Description of the task: What is needed is an exact repeat of the lines from the line containing "שבוע העברית ויום הבחירות – לרגל הימים" through the final line of the entries below, and nothing else.

Data shown:
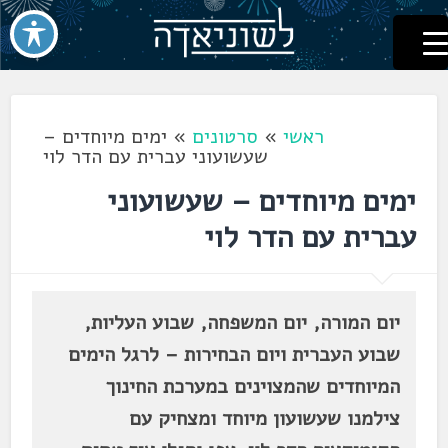
לשוניאדה
עברית. לשון. שפה
דלג
לתוכן
ראשי
»
סרטונים
»
ימים מיוחדים –
שעשועוני עברית עם הדר לוי
ימים מיוחדים – שעשועוני
עברית עם הדר לוי
יום המורה, יום המשפחה, שבוע העליות,
שבוע העברית ויום הבחירות – לרגל הימים
המיוחדים שהמצוינים במערכת החינוך
צילמנו שעשועון מיוחד ומצחיק עם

Completed task:
שבוע העברית ויום הבחירות – לרגל הימים
המיוחדים שהמצוינים במערכת החינוך
צילמנו שעשועון מיוחד ומצחיק עם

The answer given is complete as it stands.